Eran casi las 11:30 de la noche de Nochevieja. Se suponía que debía seguir en Stuttgart, Alemania, inspeccionando maquinaria industrial hasta después de las fiestas, pero cambié mi vuelo a última hora y pagué un precio desorbitado para volver a Nueva York sin avisar a nadie. Quería sorprender a mi esposa, Maya, que había tenido una cesárea de urgencia tan solo once días antes, y por fin tener en brazos a nuestro hijo recién nacido, Liam, por primera vez.

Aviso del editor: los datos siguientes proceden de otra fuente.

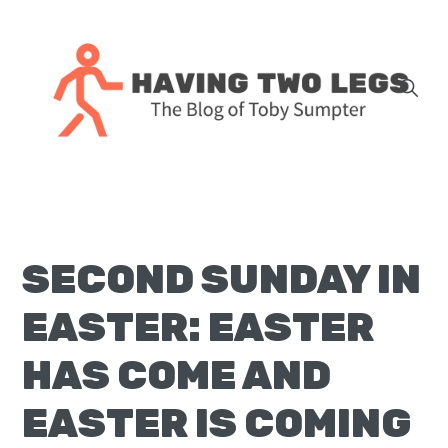
Skip
Skip
Skip
Skip
to
to
to
to
primary
main
primary
footer
navigation
content
sidebar
The
blog
of
Toby
SECOND SUNDAY IN
J.
Sumpter,
EASTER: EASTER
Pastor
at
HAS COME AND
Christ
EASTER IS COMING
Church
in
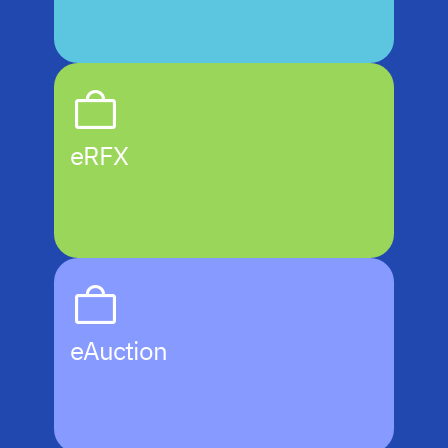
eRFX
eAuction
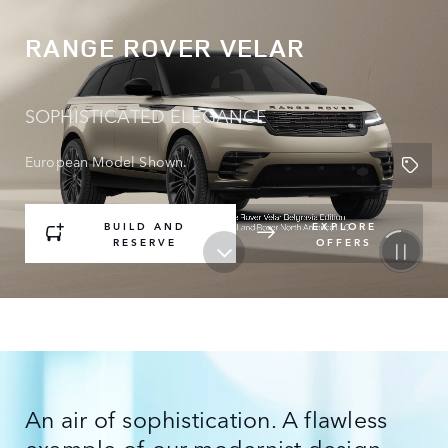
RANGE ROVER VELAR
SOPHISTICATED ELEGANCE
European Model Shown.
BUILD AND
EXPLORE
RESERVE
OFFERS
An air of sophistication. A flawless
example of our modernist design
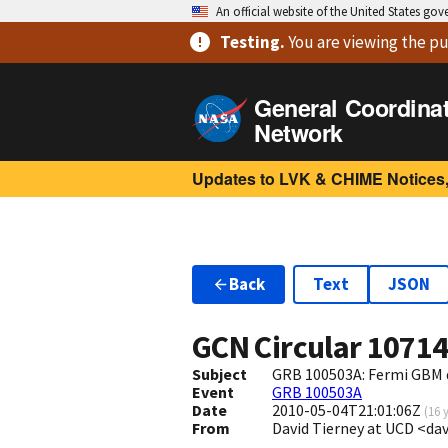
An official website of the United States go
Testing
.
You are viewing
the pu
General Coordina
Network
Updates to LVK & CHIME Notices,
Back
Text
JSON
GCN Circular
1071
Subject
GRB 100503A: Fermi GBM 
Event
GRB 100503A
Date
2010-05-04T21:01:06Z
(
16 
From
David Tierney at UCD <dav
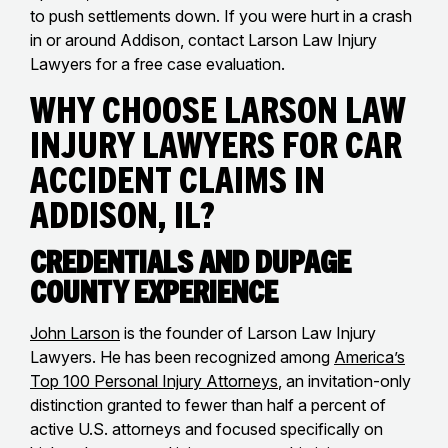
to push settlements down. If you were hurt in a crash
in or around Addison, contact Larson Law Injury
Lawyers for a free case evaluation.
Why Choose Larson Law
Injury Lawyers for Car
Accident Claims in
Addison, IL?
Credentials and DuPage
County Experience
John Larson
is the founder of Larson Law Injury
Lawyers. He has been recognized among
America’s
Top 100 Personal Injury Attorneys
, an invitation-only
distinction granted to fewer than half a percent of
active U.S. attorneys and focused specifically on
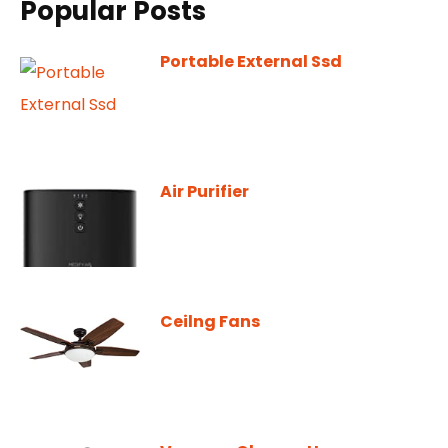
Popular Posts
Portable External Ssd
Air Purifier
Ceilng Fans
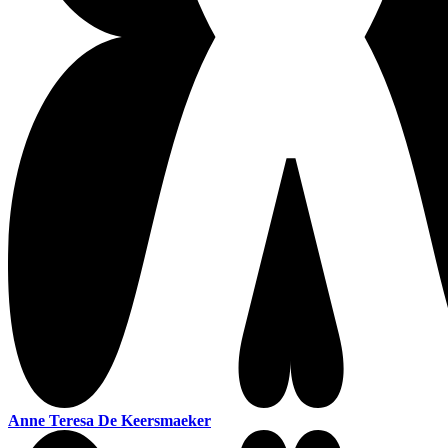
Anne Teresa De Keersmaeker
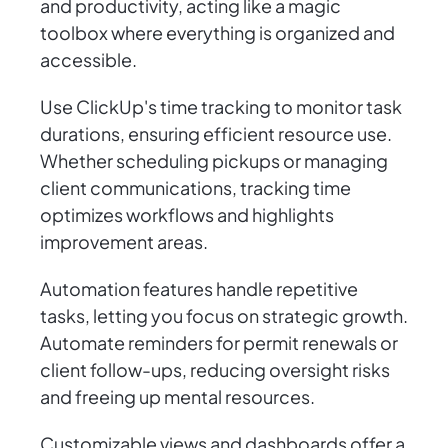
and productivity, acting like a magic
toolbox where everything is organized and
accessible.
Use ClickUp's time tracking to monitor task
durations, ensuring efficient resource use.
Whether scheduling pickups or managing
client communications, tracking time
optimizes workflows and highlights
improvement areas.
Automation features handle repetitive
tasks, letting you focus on strategic growth.
Automate reminders for permit renewals or
client follow-ups, reducing oversight risks
and freeing up mental resources.
Customizable views and dashboards offer a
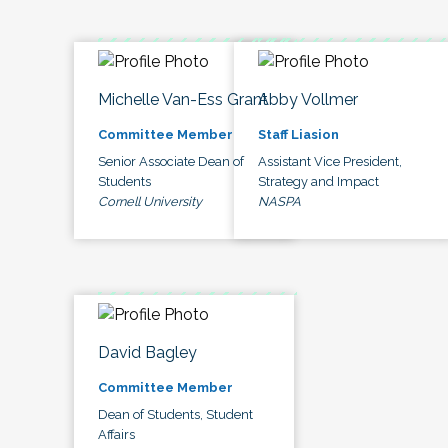
Michelle Van-Ess Grant
Abby Vollmer
Committee Member
Staff Liasion
Senior Associate Dean of
Assistant Vice President,
Students
Strategy and Impact
Cornell University
NASPA
David Bagley
Committee Member
Dean of Students, Student
Affairs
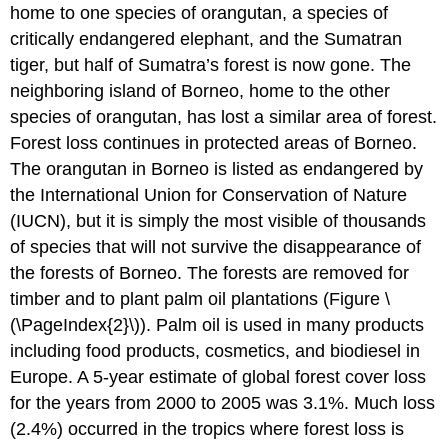
home to one species of orangutan, a species of
critically endangered elephant, and the Sumatran
tiger, but half of Sumatra’s forest is now gone. The
neighboring island of Borneo, home to the other
species of orangutan, has lost a similar area of forest.
Forest loss continues in protected areas of Borneo.
The orangutan in Borneo is listed as endangered by
the International Union for Conservation of Nature
(IUCN), but it is simply the most visible of thousands
of species that will not survive the disappearance of
the forests of Borneo. The forests are removed for
timber and to plant palm oil plantations (Figure \
(\PageIndex{2}\)). Palm oil is used in many products
including food products, cosmetics, and biodiesel in
Europe. A 5-year estimate of global forest cover loss
for the years from 2000 to 2005 was 3.1%. Much loss
(2.4%) occurred in the tropics where forest loss is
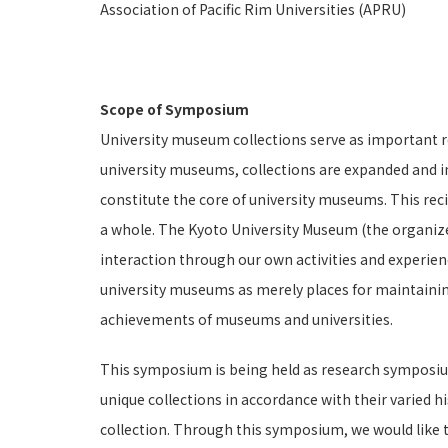
Association of Pacific Rim Universities (APRU)
Scope of Symposium
University museum collections serve as important res
university museums, collections are expanded and i
constitute the core of university museums. This reci
a whole. The Kyoto University Museum (the organizer
interaction through our own activities and experien
university museums as merely places for maintainin
achievements of museums and universities.
This symposium is being held as research symposium
unique collections in accordance with their varied h
collection. Through this symposium, we would like 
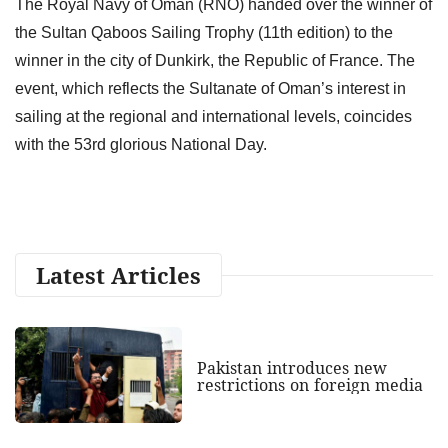
The Royal Navy of Oman (RNO) handed over the winner of
the Sultan Qaboos Sailing Trophy (11th edition) to the
winner in the city of Dunkirk, the Republic of France. The
event, which reflects the Sultanate of Oman’s interest in
sailing at the regional and international levels, coincides
with the 53rd glorious National Day.
Latest Articles
Pakistan introduces new
restrictions on foreign media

Mi maleta estaba llena de regalos que había elegido cuidadosamente durante el viaje. Había ropa de abrigo para Liam, artículos de recuperación para Maya, bombones para mi madre y un frasco de perfume caro para mi hermana Chloe. En ese momento, seguía creyendo que cada uno de ellos merecía mi atención.

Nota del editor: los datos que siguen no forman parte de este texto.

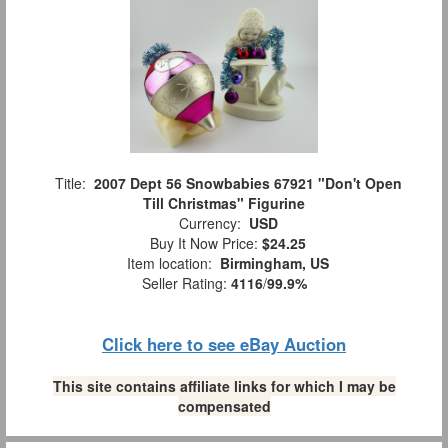
Title:
2007 Dept 56 Snowbabies 67921 "Don't Open
Till Christmas" Figurine
Currency:
USD
Buy It Now Price:
$24.25
Item location:
Birmingham, US
Seller Rating:
4116
/
99.9%
Click here to see eBay Auction
This site contains affiliate links for which I may be
compensated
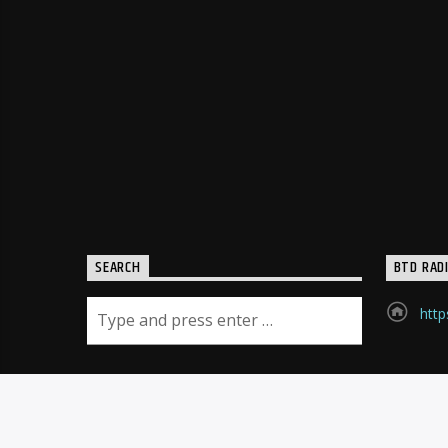
SEARCH
BTD RAD
http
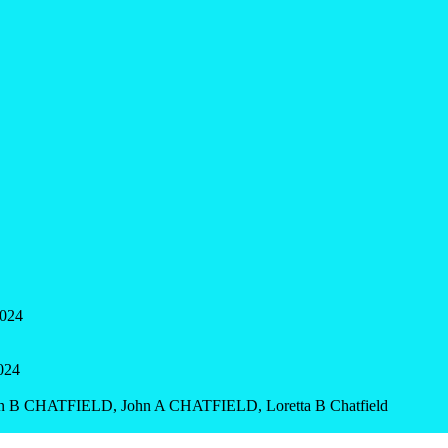
2024
2024
ohn B CHATFIELD, John A CHATFIELD, Loretta B Chatfield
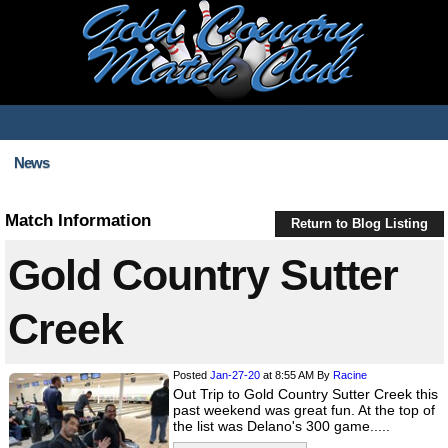
News
Match Information
Return to Blog Listing
Gold Country Sutter
Creek
Posted
Jan-27-20
at 8:55 AM
By
Racine
Out Trip to Gold Country Sutter Creek this
past weekend was great fun. At the top of
the list was Delano's 300 game.....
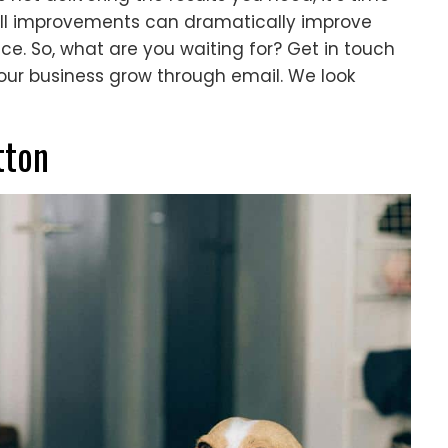
all improvements can dramatically improve
ce. So, what are you waiting for? Get in touch
our business grow through email. We look
tton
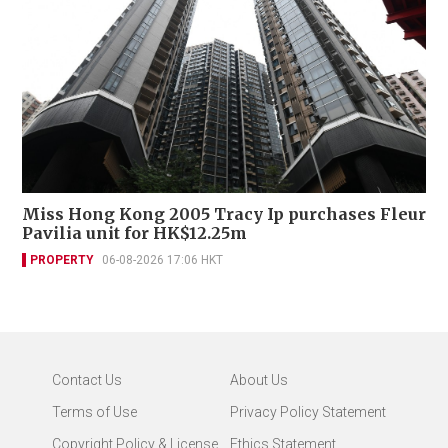
Miss Hong Kong 2005 Tracy Ip purchases Fleur
Pavilia unit for HK$12.25m
PROPERTY
06-08-2026 17:06 HKT
Contact Us
About Us
Terms of Use
Privacy Policy Statement
Copyright Policy & License
Ethics Statement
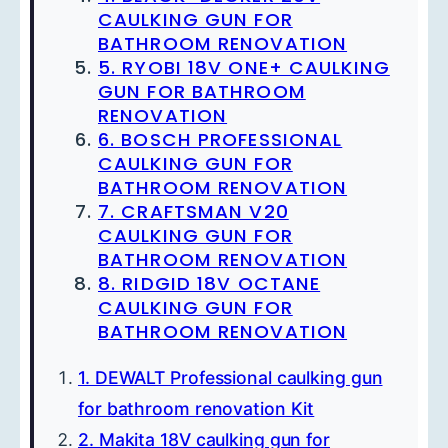
CAULKING GUN FOR
BATHROOM RENOVATION
5. RYOBI 18V ONE+ CAULKING
GUN FOR BATHROOM
RENOVATION
6. BOSCH PROFESSIONAL
CAULKING GUN FOR
BATHROOM RENOVATION
7. CRAFTSMAN V20
CAULKING GUN FOR
BATHROOM RENOVATION
8. RIDGID 18V OCTANE
CAULKING GUN FOR
BATHROOM RENOVATION
1. DEWALT Professional caulking gun
for bathroom renovation Kit
2. Makita 18V caulking gun for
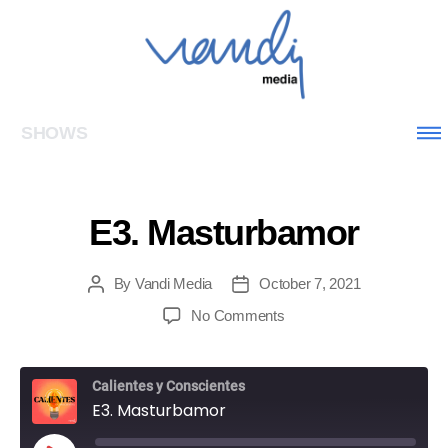
SHOWS
E3. Masturbamor
By
Vandi Media
October 7, 2021
No Comments
Calientes y Conscientes
E3. Masturbamor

El apartamento en Park Slope estaba oscuro, helado y extrañamente silencioso. No había señales de ninguna celebración, ni cena en la mesa, ni siquiera sobras en la cocina. Al cruzar la sala, vi pañales usados, un envase abierto de leche de fórmula barata y vasos vacíos esparcidos por todas partes, pero nada me preparó para lo que encontré después.

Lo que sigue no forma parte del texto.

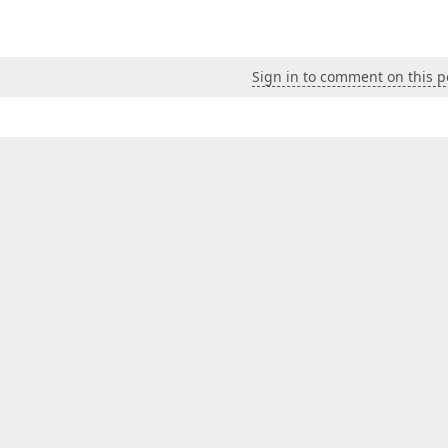
Sign in to comment on this p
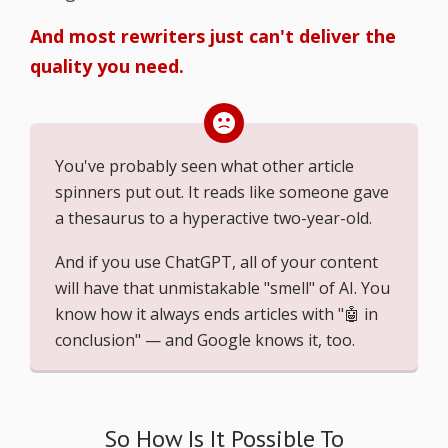
And most rewriters just can't deliver the
quality you need.
You've probably seen what other article
spinners put out. It reads like someone gave
a thesaurus to a hyperactive two-year-old.
And if you use ChatGPT, all of your content
will have that unmistakable "smell" of AI. You
know how it always ends articles with "🤖 in
conclusion" — and Google knows it, too.
So How Is It Possible To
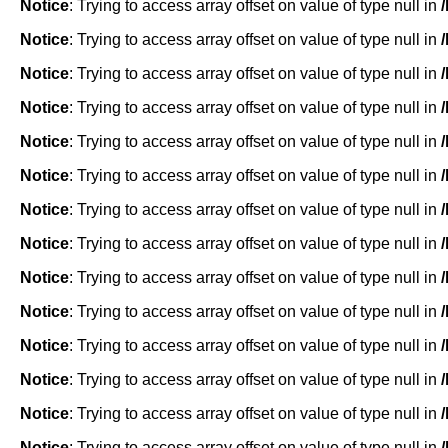
Notice
: Trying to access array offset on value of type null in
Notice
: Trying to access array offset on value of type null in
Notice
: Trying to access array offset on value of type null in
Notice
: Trying to access array offset on value of type null in
Notice
: Trying to access array offset on value of type null in
Notice
: Trying to access array offset on value of type null in
Notice
: Trying to access array offset on value of type null in
Notice
: Trying to access array offset on value of type null in
Notice
: Trying to access array offset on value of type null in
Notice
: Trying to access array offset on value of type null in
Notice
: Trying to access array offset on value of type null in
Notice
: Trying to access array offset on value of type null in
Notice
: Trying to access array offset on value of type null in
Notice
: Trying to access array offset on value of type null in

Maya estaba sentada en una silla plegable dura, vestida únicamente con un pijama fino y un cárdigan viejo. Su rostro había palidecido, sus labios estaban agrietados y una mano presionaba con fuerza contra la incisión quirúrgica bajo un suéter manchado de sangre. Frente a ella había un vaso de fideos instantáneos que se habían enfriado hacía rato, mientras Liam lloraba en silencio dentro de una cuna de mimbre, envuelto en una manta demasiado fina para una gélida noche de diciembre.
—David… ¿por qué has vuelto? —susurró Maya mientras intentaba ponerse de pie—. Ve a descansar. Yo… te prepararé algo de comer.
Apenas logró levantarse antes de que sus rodillas cedieran. La sujeté justo antes de que cayera al suelo de madera, y la sostuve en mis brazos mientras temblaba.
¿Dónde están mi madre, Chloe y Mark? ¿Dónde está toda la comida que compré? —pregunté, sin poder contener la rabia—. ¡Les envié catorce mil dólares para que te cuidaran!